Ultima nota: Bellini compose per il teatrino del conservatorio, per un’esecuzione degli allievi: poiché all’epoca le donne non andavano in scena,  i ruoli femminili furono composti per voci di contralto (castrati o controtenori); unico tenore Salvini; gli altri ruoli maschili per voci di basso, a rimarcare il noir della storia.

Proprio gli intrighi della trama e il mestiere di Salvini hanno suggerito al regista Roberto Recchia una scenografia giocata su riproduzioni delle opere di William Etty, pittore inglese coevo di Bellini, “che con la sua ossessione per il nudo e le tele sovente non terminate ben traduce i tormenti folli di Salvini. Anche i costumi sono stati pensati come emanazioni del pennello del pittore ottocentesco”. Una scelta cólta non del tutto comprensibile al grosso pubblico, che Recchia ha condiviso con lo scenografo Benito Leonori e la costumista Catherine Buyse Dian (assistenti: alla regia Alessandro Idonea, alle scene Lodovico Gennaro, ai costumi Giovanna Giorgianni).

L’Adelson e Salvini andata in scena ha, quindi, un pregresso filologico interessantissimo a cominciare dalla magnifica sinfonia ouverture sconosciuta su questa partitura sino al 2001, nella quale già si avverte la maturità del giovane compositore e la sua padronanza dei mezzi espressivi e delle parti orchestrali. Le opere successive, dieci in tutto, beneficeranno di contributi tratti da questa opera prima, la cui partitura Bellini riprese più volte, rimaneggiandola: rispetto alla prima versione in tre atti, addirittura, la ridusse in due con un’anticipazione di modernità sorprendente.

Colpo d’ala del giovane compositore è il parlato, alla maniera del dell’opera buffa settecentesca e dell’opéra comique francese, in lingua partenopea, soprattutto quello del personaggio di Bonifacio che, come acutamente rileva Montemagno, ripropone la maschera di Pulcinella, “scaltro e sempre affamato me e prodigo di saggi consigli, tanto da farlo diventare autentico deus ex machina  di un gliuommero apparentemente impossibile da dirimere”.

Certo è singolare che un personaggio, Salvini, che tiene agli alti valori dell’amicizia abbia nascosto le lettere che il suo amico e protettore ha inviato alla sua promessa sposa che a sua volta, turbata, interpreta male il suo silenzio epistolare, ma la lirica è stracolma di incongruenze.

Cast, orchestra e coro sono stati all’altezza dell’operazione culturale e musicale su un testo che ha pochi riferimenti di confronto.

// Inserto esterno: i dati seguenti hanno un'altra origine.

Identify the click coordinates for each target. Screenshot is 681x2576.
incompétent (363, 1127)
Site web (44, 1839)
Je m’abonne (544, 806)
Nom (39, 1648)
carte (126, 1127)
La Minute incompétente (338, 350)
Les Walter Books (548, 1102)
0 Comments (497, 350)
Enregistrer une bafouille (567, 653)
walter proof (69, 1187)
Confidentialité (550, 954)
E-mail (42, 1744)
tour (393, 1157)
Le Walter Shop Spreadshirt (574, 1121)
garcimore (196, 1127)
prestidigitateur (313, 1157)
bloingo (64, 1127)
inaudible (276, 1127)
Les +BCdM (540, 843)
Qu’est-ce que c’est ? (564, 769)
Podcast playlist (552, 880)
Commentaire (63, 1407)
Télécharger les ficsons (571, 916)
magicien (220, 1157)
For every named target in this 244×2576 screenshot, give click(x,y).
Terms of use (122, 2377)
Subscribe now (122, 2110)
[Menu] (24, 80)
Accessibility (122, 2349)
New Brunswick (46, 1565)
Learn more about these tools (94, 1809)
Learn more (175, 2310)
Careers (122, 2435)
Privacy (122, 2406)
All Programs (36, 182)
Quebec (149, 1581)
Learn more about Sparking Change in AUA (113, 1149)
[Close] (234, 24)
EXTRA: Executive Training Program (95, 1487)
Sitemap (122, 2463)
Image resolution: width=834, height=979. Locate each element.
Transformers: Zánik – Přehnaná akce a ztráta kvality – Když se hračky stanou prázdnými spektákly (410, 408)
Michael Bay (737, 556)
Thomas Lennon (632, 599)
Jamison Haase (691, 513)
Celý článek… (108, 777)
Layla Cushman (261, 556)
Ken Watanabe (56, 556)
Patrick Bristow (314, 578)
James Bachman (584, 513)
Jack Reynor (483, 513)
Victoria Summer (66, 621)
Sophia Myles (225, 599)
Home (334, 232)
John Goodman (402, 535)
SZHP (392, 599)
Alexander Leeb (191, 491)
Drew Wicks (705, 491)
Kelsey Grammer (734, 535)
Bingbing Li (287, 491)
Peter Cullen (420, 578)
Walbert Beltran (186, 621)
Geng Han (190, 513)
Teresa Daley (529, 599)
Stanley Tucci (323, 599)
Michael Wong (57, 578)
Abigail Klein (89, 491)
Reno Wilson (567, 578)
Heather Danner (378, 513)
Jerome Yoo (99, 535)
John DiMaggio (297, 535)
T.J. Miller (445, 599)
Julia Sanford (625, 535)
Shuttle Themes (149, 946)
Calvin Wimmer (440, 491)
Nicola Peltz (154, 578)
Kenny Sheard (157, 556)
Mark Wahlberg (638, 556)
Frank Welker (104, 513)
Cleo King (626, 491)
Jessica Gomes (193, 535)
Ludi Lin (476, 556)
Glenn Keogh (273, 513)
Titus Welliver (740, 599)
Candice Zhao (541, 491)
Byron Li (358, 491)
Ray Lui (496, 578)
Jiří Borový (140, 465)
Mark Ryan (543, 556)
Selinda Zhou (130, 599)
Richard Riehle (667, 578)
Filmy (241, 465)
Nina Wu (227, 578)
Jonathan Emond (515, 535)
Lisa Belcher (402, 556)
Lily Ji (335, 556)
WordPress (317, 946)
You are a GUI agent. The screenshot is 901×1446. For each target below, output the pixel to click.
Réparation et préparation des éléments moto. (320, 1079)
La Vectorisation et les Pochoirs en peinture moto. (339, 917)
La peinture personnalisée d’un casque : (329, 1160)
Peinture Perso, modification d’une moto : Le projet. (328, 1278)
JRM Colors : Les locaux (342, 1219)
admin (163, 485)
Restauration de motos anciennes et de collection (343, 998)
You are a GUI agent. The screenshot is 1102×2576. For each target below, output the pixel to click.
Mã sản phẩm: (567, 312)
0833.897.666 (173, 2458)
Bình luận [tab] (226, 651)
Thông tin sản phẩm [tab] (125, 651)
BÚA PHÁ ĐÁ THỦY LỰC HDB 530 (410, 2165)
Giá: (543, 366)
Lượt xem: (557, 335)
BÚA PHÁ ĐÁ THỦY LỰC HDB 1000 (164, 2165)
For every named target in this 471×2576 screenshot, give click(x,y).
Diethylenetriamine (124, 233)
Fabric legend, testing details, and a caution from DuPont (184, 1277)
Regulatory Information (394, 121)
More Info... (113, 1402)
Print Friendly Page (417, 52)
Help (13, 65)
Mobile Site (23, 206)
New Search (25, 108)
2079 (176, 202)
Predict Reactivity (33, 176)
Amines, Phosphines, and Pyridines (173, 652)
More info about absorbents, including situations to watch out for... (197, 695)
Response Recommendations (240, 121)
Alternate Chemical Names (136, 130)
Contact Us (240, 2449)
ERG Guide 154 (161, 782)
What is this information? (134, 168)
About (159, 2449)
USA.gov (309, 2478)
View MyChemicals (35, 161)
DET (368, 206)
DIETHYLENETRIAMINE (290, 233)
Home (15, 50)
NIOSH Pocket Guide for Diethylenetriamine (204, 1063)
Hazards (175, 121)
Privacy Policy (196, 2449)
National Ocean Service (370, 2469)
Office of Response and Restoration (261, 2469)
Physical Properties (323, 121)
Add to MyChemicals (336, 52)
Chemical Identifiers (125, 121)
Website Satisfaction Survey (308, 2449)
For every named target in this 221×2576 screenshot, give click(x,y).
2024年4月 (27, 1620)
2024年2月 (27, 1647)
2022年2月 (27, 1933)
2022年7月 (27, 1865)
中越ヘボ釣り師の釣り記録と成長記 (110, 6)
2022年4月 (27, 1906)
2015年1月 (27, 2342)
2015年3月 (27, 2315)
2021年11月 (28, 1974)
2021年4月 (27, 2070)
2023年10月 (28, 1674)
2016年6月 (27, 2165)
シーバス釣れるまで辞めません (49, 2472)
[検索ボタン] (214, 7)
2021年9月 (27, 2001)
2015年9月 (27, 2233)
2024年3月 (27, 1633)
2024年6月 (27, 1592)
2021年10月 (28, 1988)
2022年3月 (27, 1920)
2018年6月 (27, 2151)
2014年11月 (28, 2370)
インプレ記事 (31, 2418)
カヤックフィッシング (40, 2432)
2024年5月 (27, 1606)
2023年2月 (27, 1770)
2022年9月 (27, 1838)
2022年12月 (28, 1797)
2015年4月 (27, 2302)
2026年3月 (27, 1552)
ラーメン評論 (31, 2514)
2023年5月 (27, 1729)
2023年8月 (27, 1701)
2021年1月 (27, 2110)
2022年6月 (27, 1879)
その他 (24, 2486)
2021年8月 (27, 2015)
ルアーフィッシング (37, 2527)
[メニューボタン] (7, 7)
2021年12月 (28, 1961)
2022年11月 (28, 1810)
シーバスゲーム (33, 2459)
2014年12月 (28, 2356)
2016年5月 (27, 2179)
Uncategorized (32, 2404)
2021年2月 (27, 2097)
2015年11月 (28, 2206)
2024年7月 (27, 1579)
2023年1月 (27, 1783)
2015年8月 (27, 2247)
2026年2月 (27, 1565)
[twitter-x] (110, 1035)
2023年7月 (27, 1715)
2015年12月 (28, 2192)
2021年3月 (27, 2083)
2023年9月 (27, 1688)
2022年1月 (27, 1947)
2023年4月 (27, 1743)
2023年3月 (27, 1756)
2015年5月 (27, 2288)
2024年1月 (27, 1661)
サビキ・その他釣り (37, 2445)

Su tutti giganteggia la direzione e l’orchestrazione dell’esperto Fabrizio Maria Carminati che ha letto il testo teatrale e musicale con appassionato, sapiente, felice equilibrio che ha trasmesso a tutta la compagine.

Nei ruoli principali: le mezzosoprano José Maria Lo Monaco (Nelly), Lorena Scarlata (Fanny) e Kamelia Kader (Madama Rivers); il baritono Carmelo Corrado Caruso (Adelson), il tenore Francesco Castoro (Salvini), i bassi Clemente Antonio Daliotti (Bonifacio), Giuseppe De Luca (Struley), Oliver Purchauer (Geronio). Orchestra e Coro del Teatro Massimo Bellini; maestro del coro Luigi Petrozziello.